§ **Saved entries**:
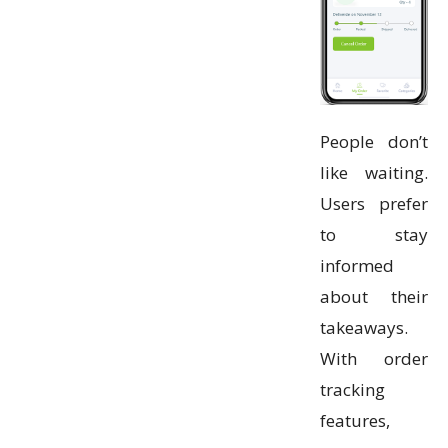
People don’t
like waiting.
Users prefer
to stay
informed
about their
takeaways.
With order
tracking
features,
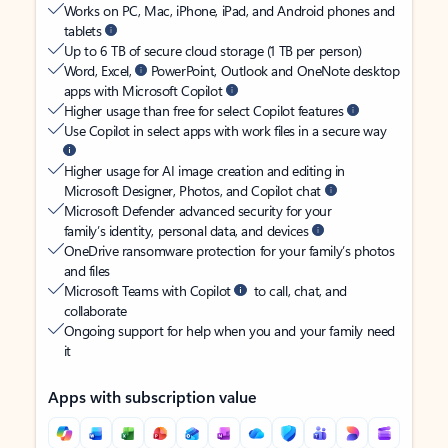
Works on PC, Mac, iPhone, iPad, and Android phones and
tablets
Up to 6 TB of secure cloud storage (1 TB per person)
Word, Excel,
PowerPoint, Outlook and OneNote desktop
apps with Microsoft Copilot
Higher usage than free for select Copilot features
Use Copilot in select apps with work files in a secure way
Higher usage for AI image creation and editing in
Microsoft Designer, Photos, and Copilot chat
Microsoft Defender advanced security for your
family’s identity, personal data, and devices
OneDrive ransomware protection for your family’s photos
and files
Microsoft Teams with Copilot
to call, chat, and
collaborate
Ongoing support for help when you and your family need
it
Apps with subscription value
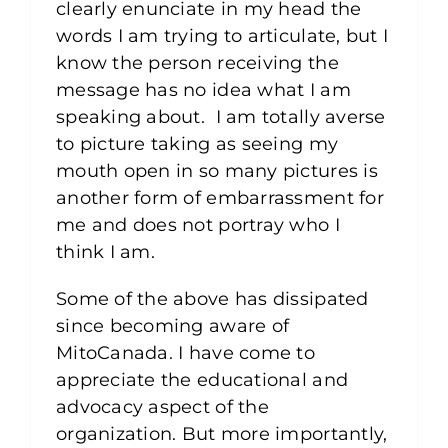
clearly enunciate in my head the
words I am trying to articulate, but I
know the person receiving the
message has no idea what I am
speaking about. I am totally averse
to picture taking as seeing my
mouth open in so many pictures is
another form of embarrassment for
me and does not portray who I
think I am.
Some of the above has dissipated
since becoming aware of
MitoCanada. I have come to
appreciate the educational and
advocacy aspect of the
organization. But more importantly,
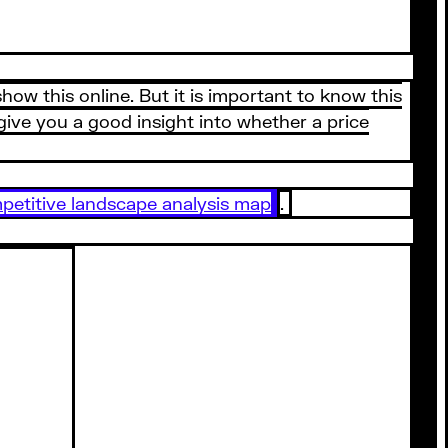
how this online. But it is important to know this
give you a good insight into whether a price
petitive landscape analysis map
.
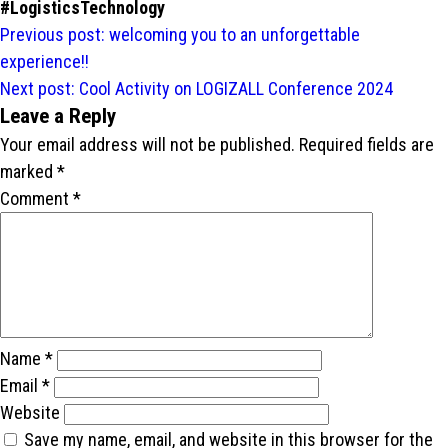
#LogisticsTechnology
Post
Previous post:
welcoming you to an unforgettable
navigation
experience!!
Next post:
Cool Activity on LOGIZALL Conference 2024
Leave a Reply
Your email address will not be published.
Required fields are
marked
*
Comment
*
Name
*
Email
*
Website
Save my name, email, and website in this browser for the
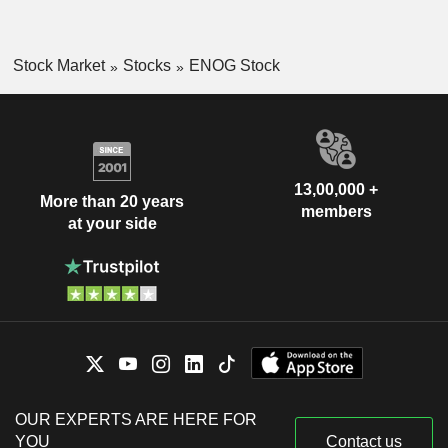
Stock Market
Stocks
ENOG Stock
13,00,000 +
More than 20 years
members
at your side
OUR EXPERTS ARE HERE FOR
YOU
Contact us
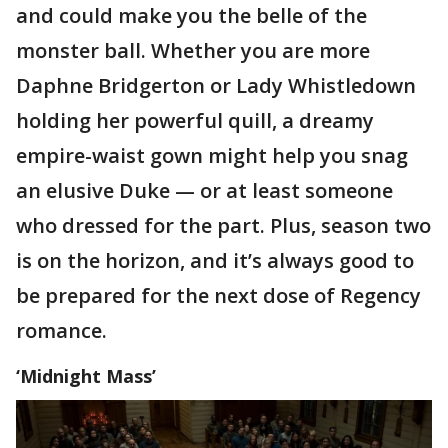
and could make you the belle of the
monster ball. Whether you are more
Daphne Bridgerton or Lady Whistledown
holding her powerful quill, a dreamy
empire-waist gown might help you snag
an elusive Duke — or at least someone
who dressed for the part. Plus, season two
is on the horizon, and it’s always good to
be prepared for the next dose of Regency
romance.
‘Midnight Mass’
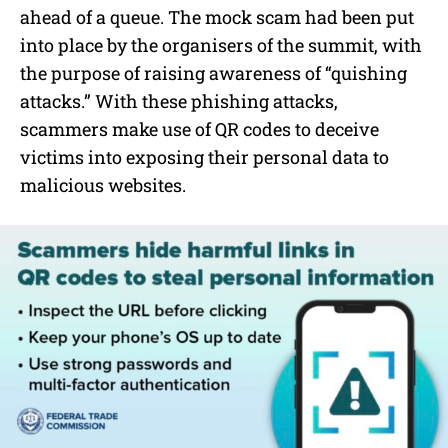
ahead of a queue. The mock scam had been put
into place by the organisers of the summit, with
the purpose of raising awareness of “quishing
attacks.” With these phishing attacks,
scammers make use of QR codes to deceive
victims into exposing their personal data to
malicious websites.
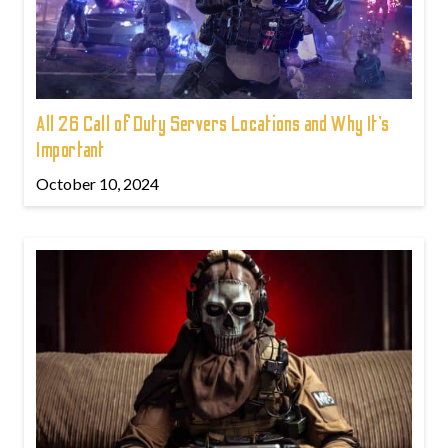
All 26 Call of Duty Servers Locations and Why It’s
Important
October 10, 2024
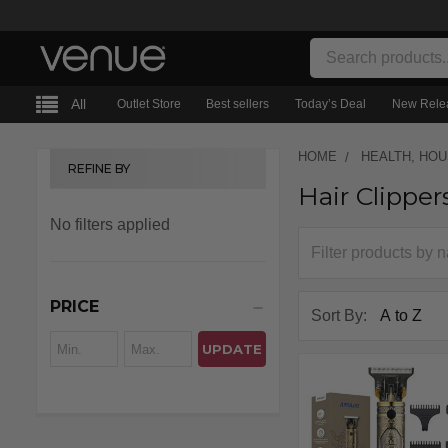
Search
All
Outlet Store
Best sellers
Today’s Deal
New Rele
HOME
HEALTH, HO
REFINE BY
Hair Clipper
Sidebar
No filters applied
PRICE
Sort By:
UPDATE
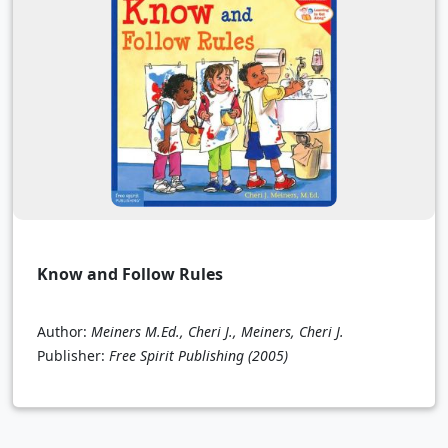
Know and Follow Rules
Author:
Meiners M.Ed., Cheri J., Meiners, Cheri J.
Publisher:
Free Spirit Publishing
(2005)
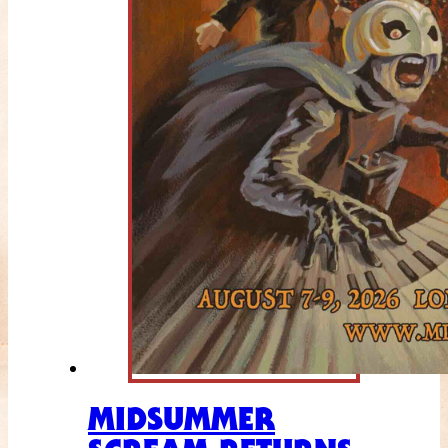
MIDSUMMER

--

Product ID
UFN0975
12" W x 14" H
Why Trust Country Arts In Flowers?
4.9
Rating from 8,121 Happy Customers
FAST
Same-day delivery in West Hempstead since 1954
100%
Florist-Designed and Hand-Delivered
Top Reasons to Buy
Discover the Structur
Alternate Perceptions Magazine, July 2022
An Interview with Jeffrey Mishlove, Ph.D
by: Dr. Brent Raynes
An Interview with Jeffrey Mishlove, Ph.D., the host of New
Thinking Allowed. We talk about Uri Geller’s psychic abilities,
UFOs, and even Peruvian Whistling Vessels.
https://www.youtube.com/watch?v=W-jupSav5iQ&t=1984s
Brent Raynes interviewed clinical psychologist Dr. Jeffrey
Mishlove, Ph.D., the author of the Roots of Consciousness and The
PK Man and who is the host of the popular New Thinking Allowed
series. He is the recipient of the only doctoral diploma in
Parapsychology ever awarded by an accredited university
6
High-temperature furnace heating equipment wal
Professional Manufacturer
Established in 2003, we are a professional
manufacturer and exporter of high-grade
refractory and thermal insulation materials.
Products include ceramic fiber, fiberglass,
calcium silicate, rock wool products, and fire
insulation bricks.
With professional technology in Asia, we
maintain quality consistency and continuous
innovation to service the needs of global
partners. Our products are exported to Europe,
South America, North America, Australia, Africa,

--

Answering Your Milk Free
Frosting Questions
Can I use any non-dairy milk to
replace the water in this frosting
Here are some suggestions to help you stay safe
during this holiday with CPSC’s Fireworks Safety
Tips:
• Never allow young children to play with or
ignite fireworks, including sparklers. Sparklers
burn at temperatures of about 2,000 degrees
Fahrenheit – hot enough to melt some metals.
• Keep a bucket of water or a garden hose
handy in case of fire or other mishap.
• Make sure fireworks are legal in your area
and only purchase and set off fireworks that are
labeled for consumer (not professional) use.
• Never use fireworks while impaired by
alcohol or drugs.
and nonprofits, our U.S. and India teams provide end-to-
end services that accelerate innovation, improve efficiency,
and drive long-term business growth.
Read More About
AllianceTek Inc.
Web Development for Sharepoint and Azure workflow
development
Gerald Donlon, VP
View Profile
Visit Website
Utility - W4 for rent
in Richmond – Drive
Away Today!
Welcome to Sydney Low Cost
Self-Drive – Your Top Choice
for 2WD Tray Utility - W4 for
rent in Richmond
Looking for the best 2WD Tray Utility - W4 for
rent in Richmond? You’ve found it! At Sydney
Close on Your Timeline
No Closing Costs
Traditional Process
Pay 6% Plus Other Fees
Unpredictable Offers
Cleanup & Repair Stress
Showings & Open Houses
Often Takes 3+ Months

§ **Aim of the task**: For every line above that includes the word "their", return the line.

§ **Task solution**:
about their
victims into exposing their personal data to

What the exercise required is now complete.